Ciò suggerisce che anche altri sensi potrebbero essere migliorati bloccando temporaneamente quelli intatti.

Una finestra di opportunità per il cambiamento

La cosa interessante di questo studio è il fatto che gli scienziati sono stati in grado di causare cambiamenti cerebrali nei topi adulti. La saggezza popolare dice che solo il cervello in via di sviluppo è plastico, o in grado di cambiare facilmente. Nuovi studi stanno rivelando che il cervello adulto può avere un potenziale di crescita maggiore di quanto pensiamo, in particolare nelle aree che hanno a che fare con l’apprendimento e la formazione di nuovi ricordi.

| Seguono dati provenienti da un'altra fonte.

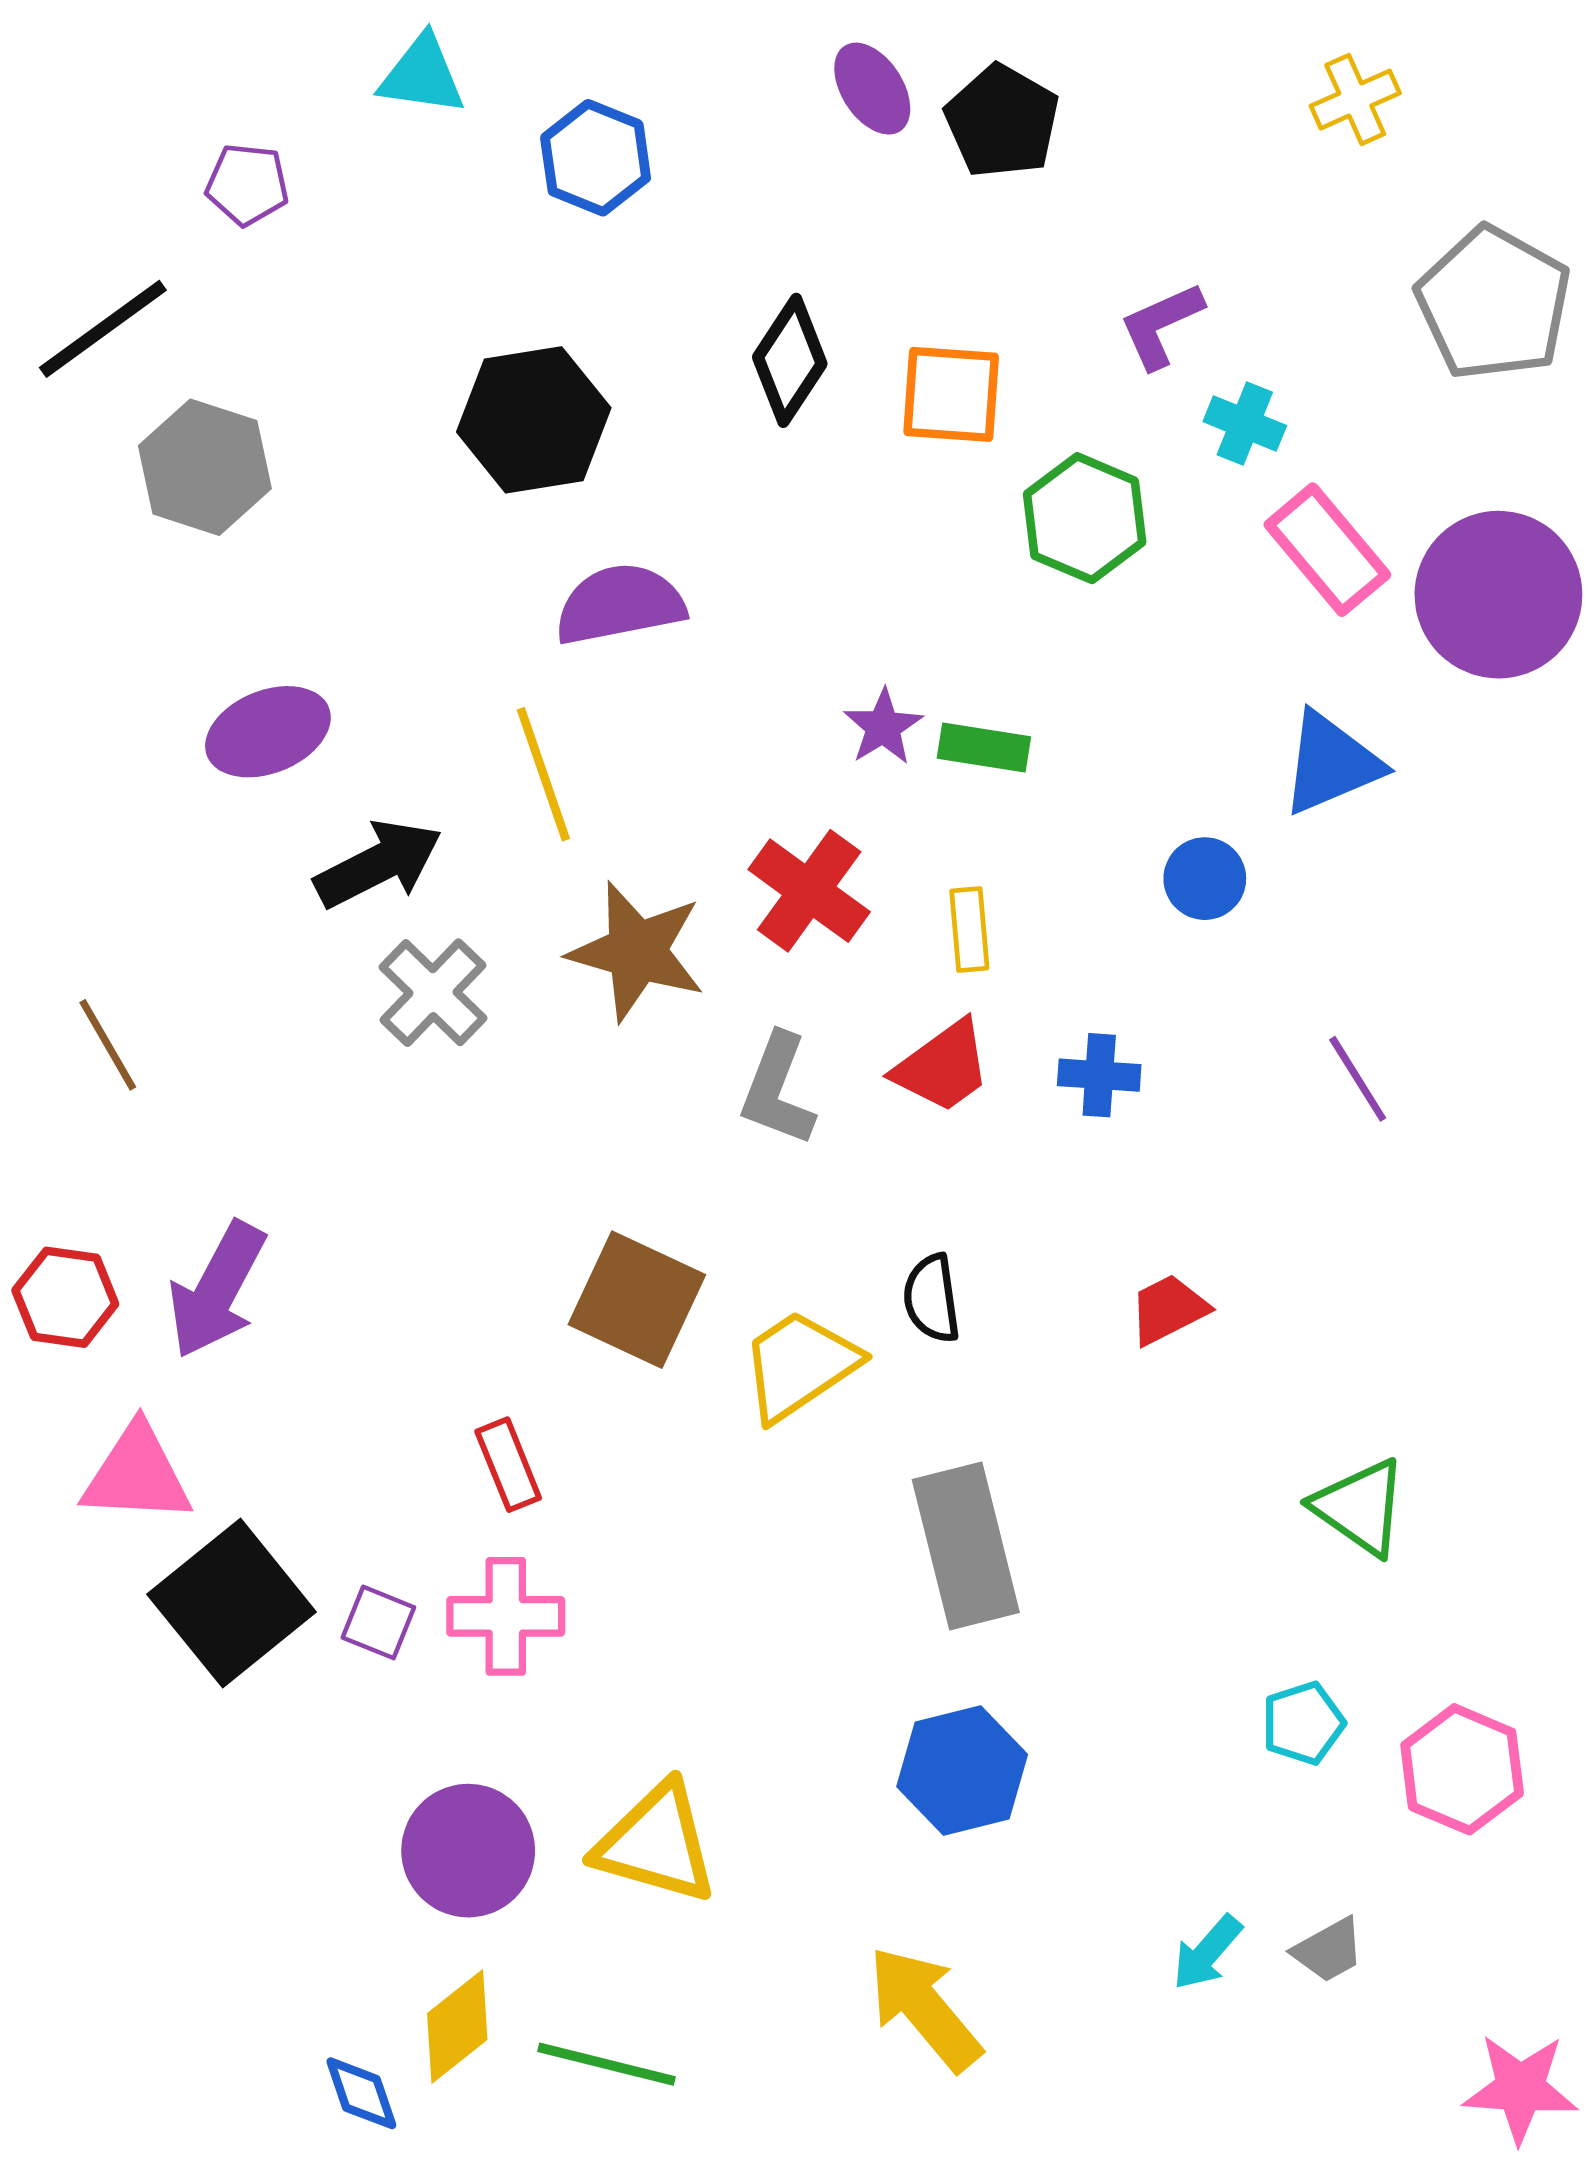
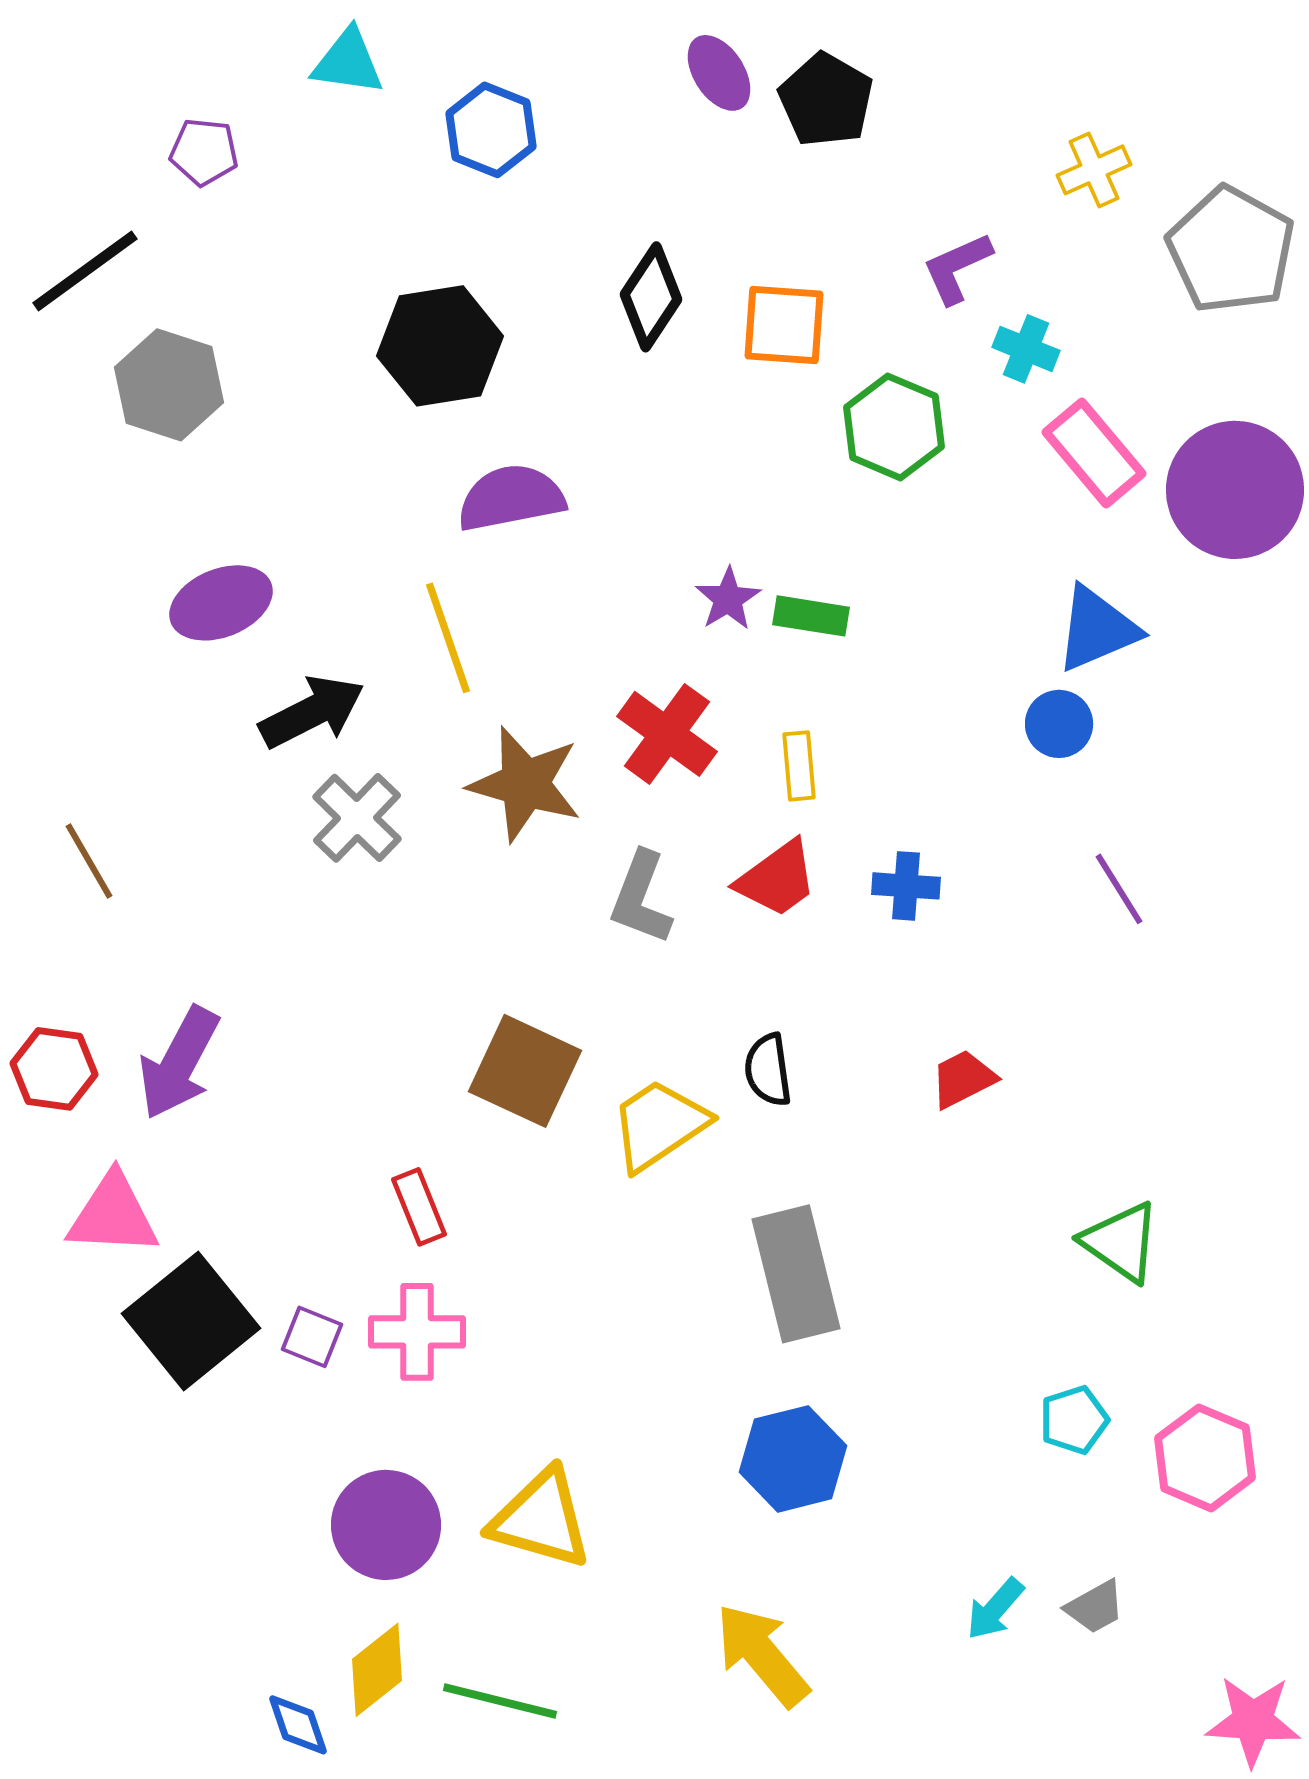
yellow cross: (1355, 100) -> (1094, 170), moved
blue circle: (1205, 879) -> (1059, 724), moved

“Crediamo che questo dimostri che c’è più potenziale per cambiare i circuiti cerebrali di quanto si pensasse in precedenza”, ha detto Kanold. “La cosa bella qui è che non abbiamo bisogno di droghe. Tuttavia, non sappiamo per quanto tempo dovrebbe essere l’esposizione al buio negli esseri umani e se gli umani sarebbero disposti a farlo”.

Lo studio offre speranza alle persone che hanno subito danni alle regioni del cervello che controllano i sensi. È anche promettente per le persone le cui aree sensoriali non si sono mai sviluppate completamente a causa di cecità o sordità alla nascita e che hanno avuto la vista o l’udito ripristinati più tardi nella vita.

“Secondo me, l’aspetto più interessante del nostro lavoro è che la perdita di un senso, la vista, può aumentare l’elaborazione del senso rimanente, in questo caso l’udito, alterando il circuito cerebrale, cosa non facile negli adulti, “Ha detto Lee. “Prevenendo temporaneamente la vista, potremmo essere in grado di coinvolgere il cervello adulto per modificare ora il circuito per elaborare meglio il suono, il che può essere utile per recuperare la percezione del suono nei pazienti con impianti cocleari, ad esempio”.